/flask_restful_demo

Demo application for talk at Fred Hutch Python Users Group

Primary LanguagePython

Intro to Flask for building RESTful APIs

What is Flask?

Flask is a web 'microframework'. At its core it's provides a fairly basic server instance capable of responding to url routes with HTTP responses. Flask was built to be extendable, so that you would only add the web utilities you need for your service. Popular flask extensions include Flask-OAuth,Flask-Login, Flask-SQLAlchemy, 'flask-RESTful, and many more. This post will focus on using 'flask-RESTful for building RESTful APIs, and will show how to make use of the zappa framework to deploy the API to AWS where it is hosted as a serverless lambda function with an API Gateway attached to provide a host url.

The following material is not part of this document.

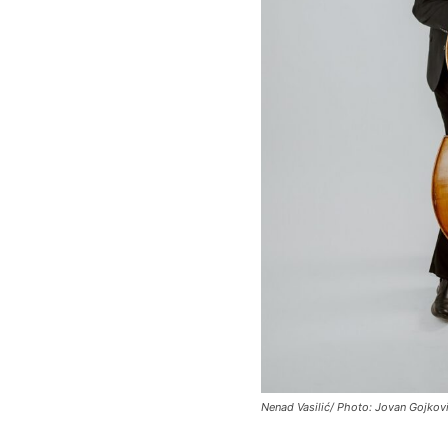
Nenad Vasilić/ Photo: Jovan Gojkov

It is important to note that while Flask-RESTful can serve basic static webpages, was not built to serve dynamic content and it better suited to serving as a framework API for frontend applications to communicate with. It is common practice to connect an nginx or other frontend in your desired language for dynamic rendering of HTML templates using data pulled from a Flask-RESTful backend. Flask-RESTful is best suited to providing a gateway to backend resources like databases and compute applications so your frontend can remain isolated from the backend implementation details and focus on presentation. This has the added benefit of allowing you to evolve your frontend separately and even choose a different language to develop it in (JavaScript for example). It also also for the possibility of having multiple clients, such as different frontends or remote API users to use the same interface for accessing a set of resources (such as a database). Lastly, Flask-RESTful can be very easily designed in a stateless manner, making it easy to deploy in redundancy or as a serverless application if you are working in cloud, lowering your cost of infrastructure management.

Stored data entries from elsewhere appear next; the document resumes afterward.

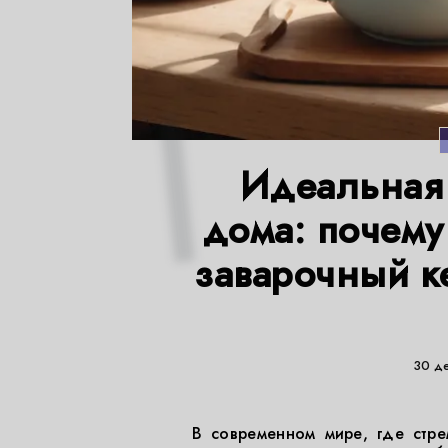
Идеальная 
дома: почему
заварочный к
30 д
В современном мире, где стре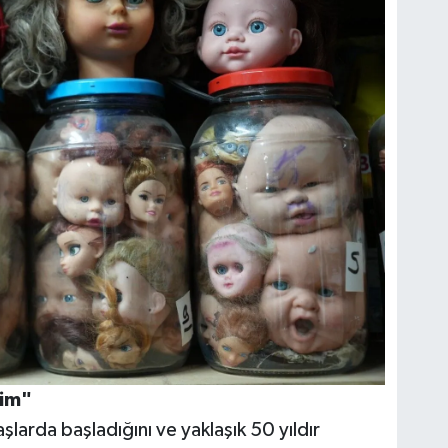
dim"
şlarda başladığını ve yaklaşık 50 yıldır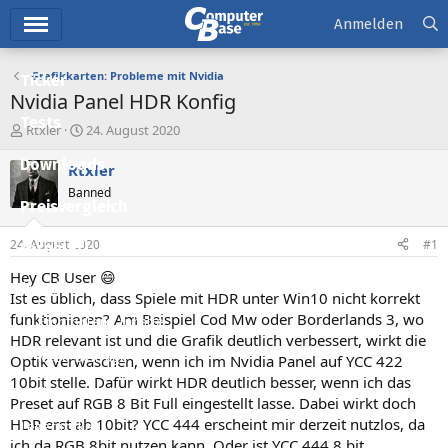
Hauptmenü
Anmelden
Grafikkarten: Probleme mit Nvidia
Ticker
Nvidia Panel HDR Konfig
Tests
E
E
Rtxler
24. August 2020
r
r
Downloads
s
s
Rtxler
t
t
Banned
e
e
Preisvergleich
l
l
l
l
24. August 2020
#1
Forum
e
t
r
a
Hey CB User 😄
Aktuelles
m
Ist es üblich, dass Spiele mit HDR unter Win10 nicht korrekt
funktionieren? Am Beispiel Cod Mw oder Borderlands 3, wo
Empfohlene Inhalte
HDR relevant ist und die Grafik deutlich verbessert, wirkt die
Neue Beiträge
Optik verwaschen, wenn ich im Nvidia Panel auf YCC 422
10bit stelle. Dafür wirkt HDR deutlich besser, wenn ich das
Neueste Aktivitäten
Preset auf RGB 8 Bit Full eingestellt lasse. Dabei wirkt doch
HDR erst ab 10bit? YCC 444 erscheint mir derzeit nutzlos, da
Leserartikel
ich da RGB 8bit nutzen kann. Oder ist YCC 444 8 bit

####Follow along: The source code for all the examples below can be found and downloaded here:

Getting started

To get a server up a running, one just needs to instantiate a Flask object, then use the .run() method on that object.

from flask import Flask

app = Flask('ShowApp')
app.run()

This will start a process on localhost port 5000 by default (http://127.0.0.1:5000/), but the host and port can be overriden using keyword parameters. A debug mode is also possible using the debug flag which will print much more detailed information regarding calls which cause unexpected crashes within the web app.

Now this server doesn't do anything yet, because we haven't tied any resources to it yet. To begin adding endpoints to our REST API we first need to use the flask-RESTful extension to create an Api object.

from flask import Flask
from flask_restful import Api

app = Flask('ShowApp')
api = Api(app)

I usually declare my app and api variables at a global level early on in the program and reference them as needed from other modules.

Now we can start creating rest Resource objects that we can tie to different URL endpoints in our application. First, let's create a resource.

from flask import make_response, jsonify, request
from flask_restful import Resource


class Cat(Resource):

    says = 'meow'

    def get(self):
        return make_response(jsonify(says=Cat.says, code=200))

    def post(self):

        Cat.says = request.get_json()['says']
        return make_response(jsonify(says=Cat.says, code=200))

We've just created a resource with both GET and POST request handlers. The GET handler will create a response of {'says': 'meow', 'code': 200}. The POST handler will take a parse a parameter says from the body of the POST request and set the Resource says class variable to the request-provided parameter. This way subsequent calls to the GET handler should now return the new value set by the POST endpoint (this only holds true for this particular application server instance).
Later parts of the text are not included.